Versatile and Sustainable Timed-Release Encryption and Sequential Time-Lock Puzzles (Extended Abstract)

Abstract

Timed-release encryption (TRE) makes it possible to send messages “into the future” such that a pre-determined amount of time needs to pass before a message can be accessed. Malavolta and Thyagarajan (CRYPTO’19) recently introduced an interesting variant of TRE called homomorphic time-lock puzzles (HTLPs), making TRE more versatile and greatly extending its applications. Here one considers multiple independently generated puzzles and the homomorphic evaluation of a circuit over these puzzles. Solving the so obtained puzzle yields the output of a circuit evaluated on the messages locked by the original puzzles.

We observe that viewing HTLPs more abstractly gives rise to a simple generic construction of homomorphic TRE (HTRE) that is not necessarily based on sequential squaring, but can be instantiated based on any TLP, e.g., from the LWE assumption (via randomized encodings). This construction has slightly different properties, but provides essentially the same functionality for applications. It makes TRE versatile and can be used beyond HTRE, for instance to construct timed-release functional encryption. Interestingly, it achieves a new “solve one, get many for free” property, which supports that an arbitrary number of independently time-locked (homomorphically evaluated) messages can all be obtained simultaneously after solving only a single puzzle. This puzzle is independent of the number of time-locked messages and thus achieves optimal amortized cost.

Moreover, we define and construct sequential TLPs as a particularly useful generalization of TLPs and TRE. Such puzzles can be solved sequentially in a way that solving a puzzle additionally considers the previous solution and the time required to solve the puzzle is determined by the difference in the time parameters. When instantiated from sequential squaring, this allows to realize public “sequential squaring services”, where everyone can time-lock messages, but only one entity needs to perform the computations required to solve puzzles. Thus, this removes the burden of wasting computational resources by every receiver and makes TRE economically and ecologically more sustainable.

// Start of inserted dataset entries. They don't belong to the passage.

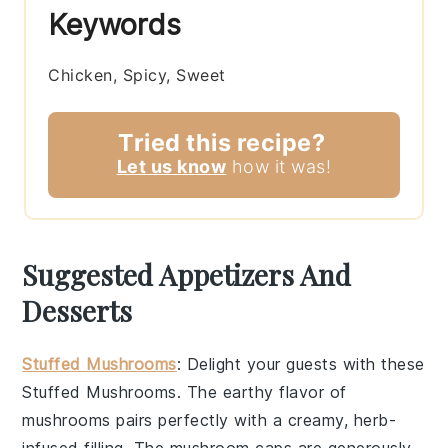
Keywords
Chicken, Spicy, Sweet
Tried this recipe?
Let us know
how it was!
Suggested Appetizers And
Desserts
Stuffed Mushrooms
: Delight your guests with these
Stuffed Mushrooms
. The earthy flavor of
mushrooms
pairs perfectly with a creamy,
herb-
infused filling
. The
mushroom caps
are generously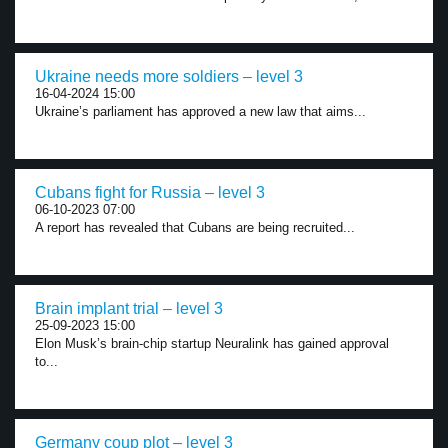
Ukraine needs more soldiers – level 3
16-04-2024 15:00
Ukraine’s parliament has approved a new law that aims...
Cubans fight for Russia – level 3
06-10-2023 07:00
A report has revealed that Cubans are being recruited...
Brain implant trial – level 3
25-09-2023 15:00
Elon Musk’s brain-chip startup Neuralink has gained approval
to...
Germany coup plot – level 3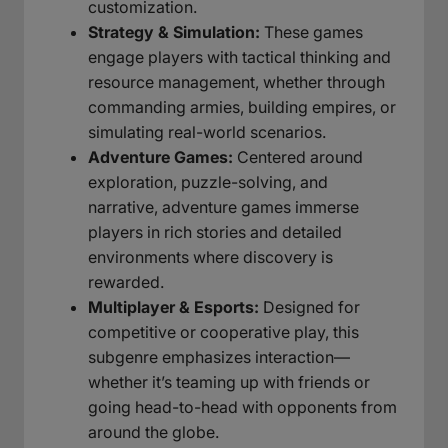
customization.
Strategy & Simulation:
These games
engage players with tactical thinking and
resource management, whether through
commanding armies, building empires, or
simulating real-world scenarios.
Adventure Games:
Centered around
exploration, puzzle-solving, and
narrative, adventure games immerse
players in rich stories and detailed
environments where discovery is
rewarded.
Multiplayer & Esports:
Designed for
competitive or cooperative play, this
subgenre emphasizes interaction—
whether it’s teaming up with friends or
going head-to-head with opponents from
around the globe.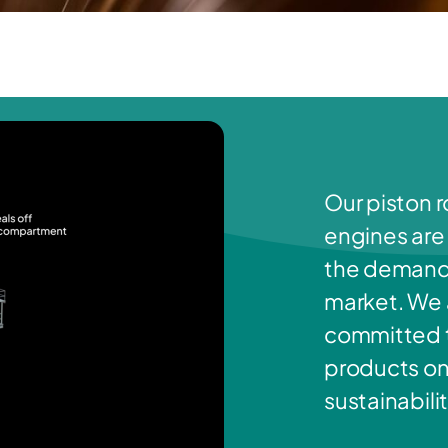
Our piston r
engines are
the demands
market. We a
committed t
products on
sustainabilit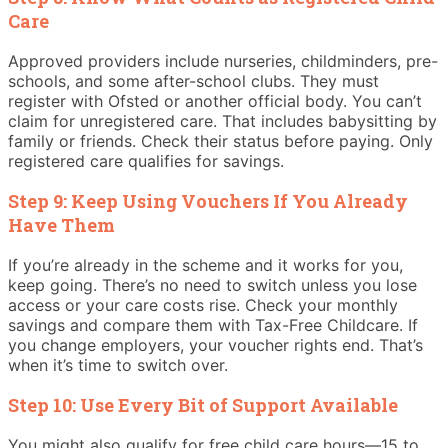
Care
Approved providers include nurseries, childminders, pre-
schools, and some after-school clubs. They must
register with Ofsted or another official body. You can’t
claim for unregistered care. That includes babysitting by
family or friends. Check their status before paying. Only
registered care qualifies for savings.
Step 9: Keep Using Vouchers If You Already
Have Them
If you’re already in the scheme and it works for you,
keep going. There’s no need to switch unless you lose
access or your care costs rise. Check your monthly
savings and compare them with Tax-Free Childcare. If
you change employers, your voucher rights end. That’s
when it’s time to switch over.
Step 10: Use Every Bit of Support Available
You might also qualify for free child care hours—15 to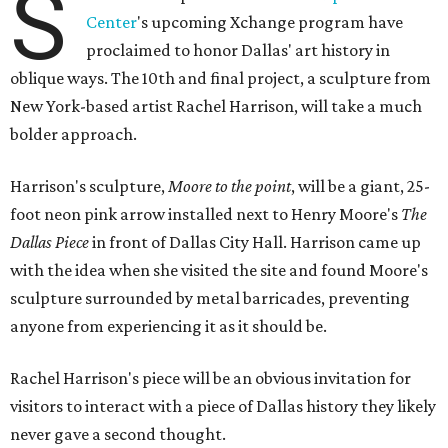
S
Center
's upcoming Xchange program have
proclaimed to honor Dallas' art history in
oblique ways. The 10th and final project, a sculpture from
New York-based artist Rachel Harrison, will take a much
bolder approach.
Harrison's sculpture,
Moore to the point
, will be a giant, 25-
foot neon pink arrow installed next to Henry Moore's
The
Dallas Piece
in front of Dallas City Hall. Harrison came up
with the idea when she visited the site and found Moore's
sculpture surrounded by metal barricades, preventing
anyone from experiencing it as it should be.
Rachel Harrison's piece will be an obvious invitation for
visitors to interact with a piece of Dallas history they likely
never gave a second thought.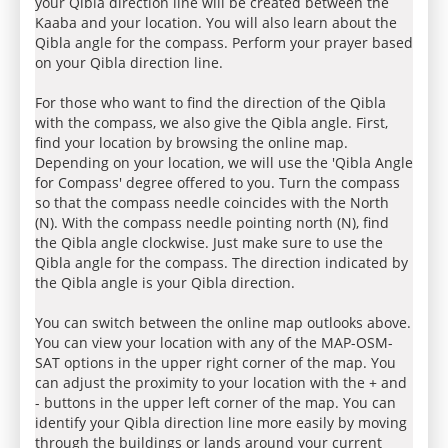
your Qibla direction line will be created between the
Kaaba and your location. You will also learn about the
Qibla angle for the compass. Perform your prayer based
on your Qibla direction line.
For those who want to find the direction of the Qibla
with the compass, we also give the Qibla angle. First,
find your location by browsing the online map.
Depending on your location, we will use the 'Qibla Angle
for Compass' degree offered to you. Turn the compass
so that the compass needle coincides with the North
(N). With the compass needle pointing north (N), find
the Qibla angle clockwise. Just make sure to use the
Qibla angle for the compass. The direction indicated by
the Qibla angle is your Qibla direction.
You can switch between the online map outlooks above.
You can view your location with any of the MAP-OSM-
SAT options in the upper right corner of the map. You
can adjust the proximity to your location with the + and
- buttons in the upper left corner of the map. You can
identify your Qibla direction line more easily by moving
through the buildings or lands around your current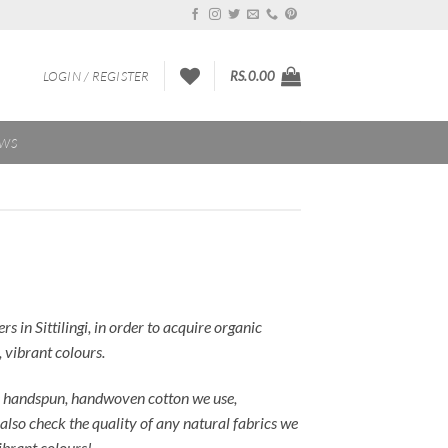
LOGIN / REGISTER
RS.
0.00
EWS
in Sittilingi, in order to acquire organic
 vibrant colours.
the handspun, handwoven cotton we use,
also check the quality of any natural fabrics we
vibrant colours!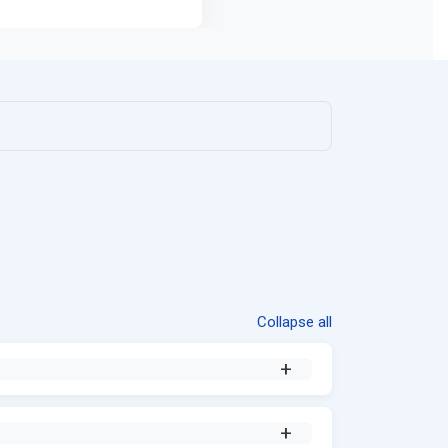
Collapse all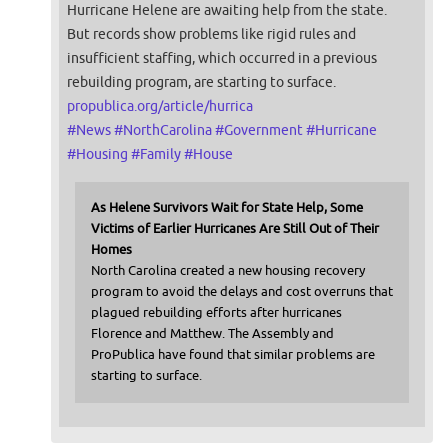
Hurricane Helene are awaiting help from the state.
But records show problems like rigid rules and
insufficient staffing, which occurred in a previous
rebuilding program, are starting to surface.
propublica.org/article/hurrica
#
News
#
NorthCarolina
#
Government
#
Hurricane
#
Housing
#
Family
#
House
As Helene Survivors Wait for State Help, Some
Victims of Earlier Hurricanes Are Still Out of Their
Homes
North Carolina created a new housing recovery
program to avoid the delays and cost overruns that
plagued rebuilding efforts after hurricanes
Florence and Matthew. The Assembly and
ProPublica have found that similar problems are
starting to surface.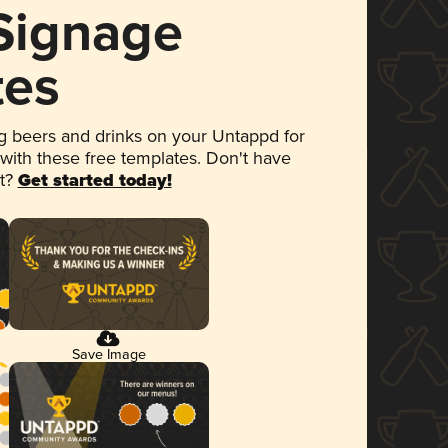
 Signage
tes
 beers and drinks on your Untappd for
 with these free templates. Don't have
et?
Get started today!
Save Image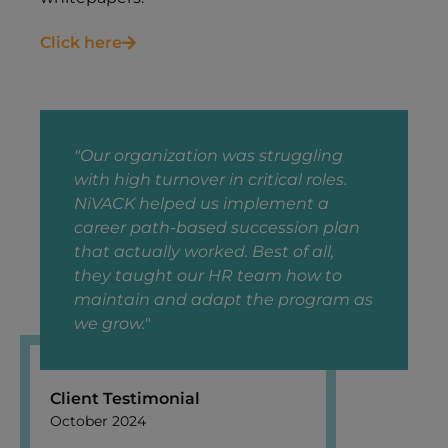
Click here
"Our organization was struggling
with high turnover in critical roles.
NiVACK helped us implement a
career path-based succession plan
that actually worked. Best of all,
they taught our HR team how to
maintain and adapt the program as
we grow."
Client Testimonial
October 2024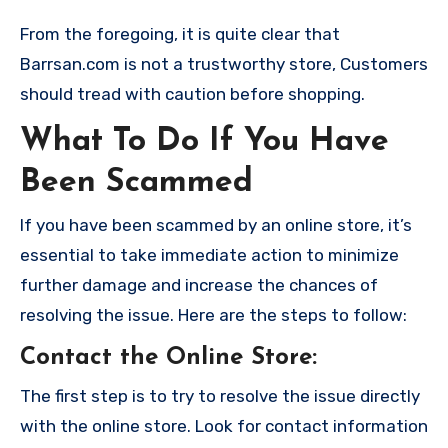
From the foregoing, it is quite clear that
Barrsan.com is not a trustworthy store, Customers
should tread with caution before shopping.
What To Do If You Have
Been Scammed
If you have been scammed by an online store, it’s
essential to take immediate action to minimize
further damage and increase the chances of
resolving the issue. Here are the steps to follow:
Contact the Online Store
:
The first step is to try to resolve the issue directly
with the online store. Look for contact information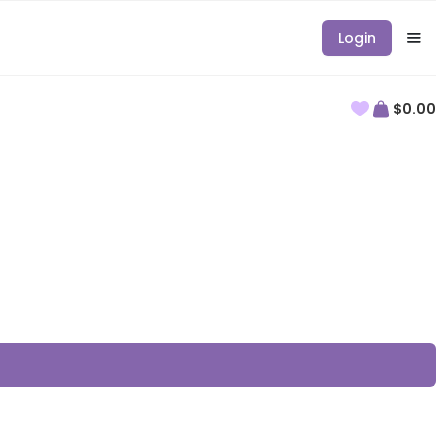
Login
$0.00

This work was supported by the German Federal Ministry of Education and Research (BMBF) project REZEIVER, the European Research Council (ERC) under the European Union’s Horizon 2020 research and innovation programme, grant agreement n\(^\circ \)802823, the EU’s Horizon 2020 ECSEL Joint Undertaking under grant agreement n\(^\circ \)783119 (SECREDAS) and by the Austrian Science Fund (FWF) and netidee SCIENCE under grant agreement P31621-N38 (PROFET). This is an extended abstract, the full version of this paper is available at [11].

Appendices

A Concurrent and Independent Work

Recently, there have been some independent and concurrent works investigating different aspects of TLPs, which we want to briefly discuss. Most closely related to our work is the one of Katz et al. [19] who show that sequential squaring is as hard as factoring in the strong algebraic group model (SAGM) and construct non-malleable timed commitments based upon a novel building block called timed public-key encryption (TPKE). The similarities are that we will also rely on the SAGM to prove the generic hardness of our new gap sequential squaring assumption. However, their TRPKE approach is different to our TRE approach. Firstly, they support a fast and a slow decryption, where former uses the secret key and latter requires solving a TLP. Secondly, while in our setting encryption is efficient, in their TPKE which is constructed from sequential squaring and the Naor-Yung double encryption paradigm one has to compute twice a T-times sequential squaring. This construction achieves CCA security, but they also discuss a CPA secure version where encryption is equivalently expensive. Note that in contrast to our TRE, in their TPKE time starts running with encryption and not with parameter generation.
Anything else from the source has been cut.